Thinking of you. God bless.
BC
Good to know everyone got home, even if it required more time to get there safely.
I like that you reminded us: “just because it will never be the same again does not mean it will not be good again.” In the heat of difficult moments, that one’s sometimes hard to pull up in our brains.
And I’d like to encourage you to journal whatever you need to journal for you. I don’t think that’s ‘selfish’, I think that’s admirable and honest. We know you adored Nellie.
I don’t know how you and Vi could have gone through that in total denial.
And really…when we start worrying about ‘how it’s going to look’ then we start setting down the groundwork for being dishonest with ourselves and others. Just sayin’.
(I oughta know.

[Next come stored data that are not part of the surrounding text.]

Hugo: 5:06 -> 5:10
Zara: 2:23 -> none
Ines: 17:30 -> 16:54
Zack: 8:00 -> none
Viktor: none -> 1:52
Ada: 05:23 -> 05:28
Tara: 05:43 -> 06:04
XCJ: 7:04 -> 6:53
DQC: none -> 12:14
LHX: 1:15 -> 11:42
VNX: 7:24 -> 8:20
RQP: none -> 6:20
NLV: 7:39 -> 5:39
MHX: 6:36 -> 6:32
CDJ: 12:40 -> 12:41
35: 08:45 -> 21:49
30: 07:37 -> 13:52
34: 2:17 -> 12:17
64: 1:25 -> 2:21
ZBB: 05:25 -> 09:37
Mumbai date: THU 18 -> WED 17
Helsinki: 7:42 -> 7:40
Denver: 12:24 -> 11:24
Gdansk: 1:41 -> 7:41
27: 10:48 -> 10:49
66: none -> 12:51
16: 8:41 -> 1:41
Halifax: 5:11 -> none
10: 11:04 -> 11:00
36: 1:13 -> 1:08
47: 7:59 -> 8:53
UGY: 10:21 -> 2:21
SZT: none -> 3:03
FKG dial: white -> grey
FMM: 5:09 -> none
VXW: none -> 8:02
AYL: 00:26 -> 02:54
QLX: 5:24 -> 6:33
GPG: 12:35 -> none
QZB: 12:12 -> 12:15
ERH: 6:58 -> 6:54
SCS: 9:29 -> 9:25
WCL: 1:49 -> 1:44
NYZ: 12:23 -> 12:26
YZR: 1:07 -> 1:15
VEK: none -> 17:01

LOL I’ve had that ‘let it look how it really IS’ assignment for eons.)
((((((((((((((( Bill and Vi )))))))))))))))))
Bill, it’s been awhile since I stopped by and I’m so sorry to hear of Nellie’s passing.
I’m with Mel; it’s not selfish to blog about or talk about how Nellie’s death affects you. Your grief and your feelings *are* about you, and you have every right to share them in any way you choose, however it feels right to you.
Sending big hugs to you and Vi and prayers for everyone who loved and misses Nellie. May you all find peace.
Glad you’re back. Sorry for your loss. I am praying for you. 🙂
Blessings,
Dana
I send you prayers and love
Yup……just checking in and checking up on ya!
Somethings just don’t change, sir. 😀
Hi Bill! Just thought I’d check in and find out how you and Vi and the rest of your family is doing? It’s such a difficult time for all. Take care of each other. Praying for you and your family, Wiseman.